The provided ca certificate is never used due to the unfixed bug #3968.

The workaround solution for this, is to explicityl reference your ca.crt and config.toml userspace paths of the runner container in the values.yaml that you use for executing the HELM chart:

envVars:
  - name: CI_SERVER_TLS_CA_FILE
    value: /home/gitlab-runner/.gitlab-runner/certs/ca.crt
  - name: CONFIG_FILE
    value: /home/gitlab-runner/.gitlab-runner/config.toml
-- Martin Peter
Source: StackOverflow

2/21/2019

You need to create a Kubernetes Secret with the content of your certificate in the namespace of your gitlab-runner. The secret will be used to populate the /etc/gitlab-runner/certs directory in the gitlab-runner.
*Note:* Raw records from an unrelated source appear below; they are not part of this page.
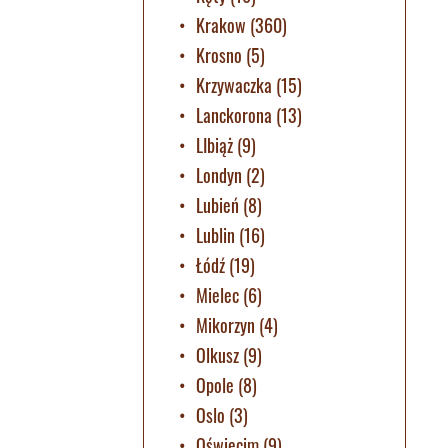
Krakow
(360)
Krosno
(5)
Krzywaczka
(15)
Lanckorona
(13)
LIbiąż
(9)
Londyn
(2)
Lubień
(8)
Lublin
(16)
Łódź
(19)
Mielec
(6)
Mikorzyn
(4)
Olkusz
(9)
Opole
(8)
Oslo
(3)
Oświęcim
(9)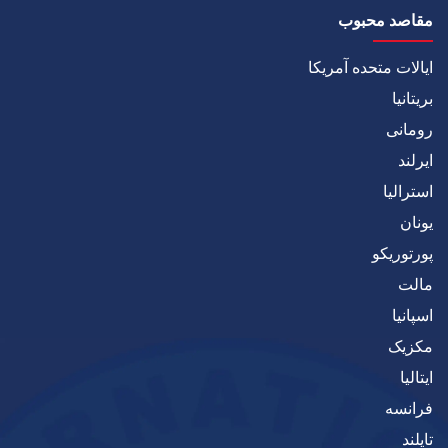
مقاصد محبوب
ایالات متحده آمریکا
بریتانیا
رومانی
ایرلند
استرالیا
یونان
پورتوریکو
مالت
اسپانیا
مکزیک
ایتالیا
فرانسه
تایلند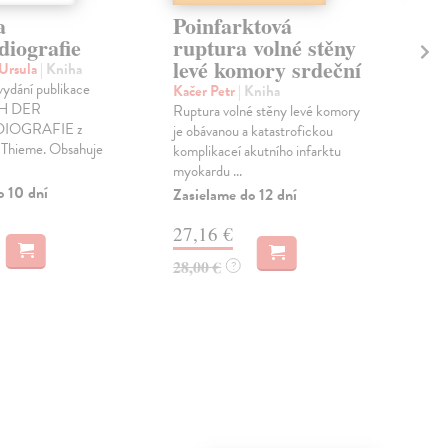
a
Poinfarktová
An
diografie
ruptura volné stěny
Gr
levé komory srdeční
Me
 Ursula
| Kniha
Te
 vydání publikace
Kačer Petr
| Kniha
H DER
Ruptura volné stěny levé komory
Svo
IOGRAFIE z
je obávanou a katastrofickou
Ang
í Thieme. Obsahuje
komplikaceí akutního infarktu
lati
myokardu ...
urč
o 10 dní
léka
Zasielame do 12 dní
Zas
27,16 €
13
28,00 €
?
13,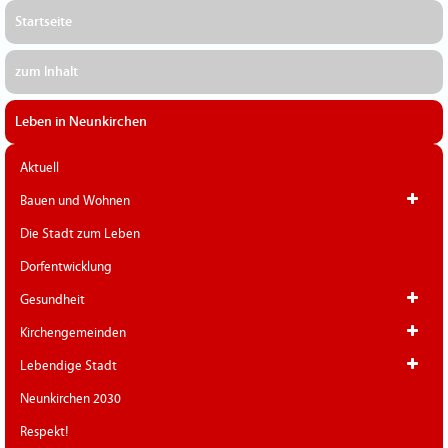
Startseite
zum Inhalt
Leben in Neunkirchen
Aktuell
Bauen und Wohnen
Die Stadt zum Leben
Dorfentwicklung
Gesundheit
Kirchengemeinden
Lebendige Stadt
Neunkirchen 2030
Respekt!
After that, you need to refer the secret name in your values.yaml helm chart :

## Set the certsSecretName in order to pass custom certficates for GitLab Runner to use
## Provide resource name for a Kubernetes Secret Object in the same namespace,
## this is used to populate the /etc/gitlab-runner/certs directory
## ref: https://docs.gitlab.com/runner/configuration/tls-self-signed.html#supported-options-for-self-signed-certificates
##
 certsSecretName: <name_of_your_secret>

More info in the gitlab documentation.